4.2. Implementation Details

For cStyleGAN, we train it with images of which the maximum size is 128 × 128. The input of the generator is random noise and age information, while the discriminator takes image and age information as the input. The random noise is a 500-dimensional vector and the age information is a one-hot vector with 6 dimensions (corresponding to the 6 age groups). We repeat the age information two times and concatenate it to the random noise to make a 512-dimensional vector to be the input of cStyleGAN. For faster training, we reduce the number of channels in both the generator and discriminator. A more detailed description of cStyleGAN is shown in Appendix A.

For the generator of FaceGAN, we use the auto-encoder and add skip-connections to build up the Unet model. The input of the generator of FaceGAN is the face image and the age information. The resolution of the input image is 128 × 128. The age information is first encoded as a one-hot vector (6 dimensions). Then, it is resized to a tensor (128 × 128 × 6) where the entries corresponding to the target channel are filled with ones while the other channels are filled with zeros. The face image and that tensor are concatenated before feeding to the generator. The input of the cStyleGAN discriminator is also the concatenation of face image and age tensor. For the FaceGAN discriminator, the age information is fed to an upsampling block (using the transposed convolution layer) before concatenating the main flow. The network architecture of FaceGAN is described in Figure 4. Both cStyleGAN and FaceGAN are trained on the UTKFace dataset.

For training FaceGAN, we set the learning rate to 0.0002 for both the generator and discriminator. We use the Adam optimizer [40] with

β_{1} = 0.5

and

β_{2} = 0.999

. The number of epochs is 120. We set the weight coefficients

α_{1} = 0.2, α_{2} = 0.2, α_{3} = 500, α_{4} = 1, γ = 1

.

For comparison, we implemented the CAAE model [2] and Identity-Preserved Conditional Generative Adversarial Networks (IPCGANs) model [10]. In the CAAE model, we modify the auto-encoder such that its inputs are image and age information only for a fair comparison. For training IPCGANs, we use the UTKFace dataset to first train the age classification module and then train the main model. Both compared models are trained with 128 × 128 images and 6 age groups. Each method is trained to make a single model for both age progression and age regression. In the inference phase, the inputs are arbitrary human face images without any additional information (age, gender, etc.).

4.3. The Qualitative Results

First of all, we train the cStyleGAN model on the UTKFace dataset. The synthesized outputs of cStyleGAN are shown in Figure 5. Those images are generated by the random vector z and the age information t. As we can see, by fixing the random noise z and changing the conditional age t, the model can present aging features well while maintaining the other facial features for identity preservation. This shows that the model is able to learn those two types of features separately.

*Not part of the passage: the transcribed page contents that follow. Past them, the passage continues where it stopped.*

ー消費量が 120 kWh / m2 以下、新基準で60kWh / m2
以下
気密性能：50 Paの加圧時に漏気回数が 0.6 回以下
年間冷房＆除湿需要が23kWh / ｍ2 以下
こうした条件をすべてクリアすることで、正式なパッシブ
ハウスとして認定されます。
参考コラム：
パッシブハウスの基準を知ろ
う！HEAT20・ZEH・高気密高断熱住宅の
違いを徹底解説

To verify the domination problem of reconstruction loss, which can overwhelm the adversarial loss, we conduct an experiment using the baseline CAAE model with Unet as the generator. We check the performance of the new model (where Unet is a generator) with the original objective function of CAAE. As we expected, in the training phase, the reconstruction loss decreased to 0 quickly and the model could not learn anything. It can be seen from Figure 6 that if we replace the auto-encoder generator with Unet, all the output images look the same as the input ones. This indicates that our hypothesis in Section 3.2 is true.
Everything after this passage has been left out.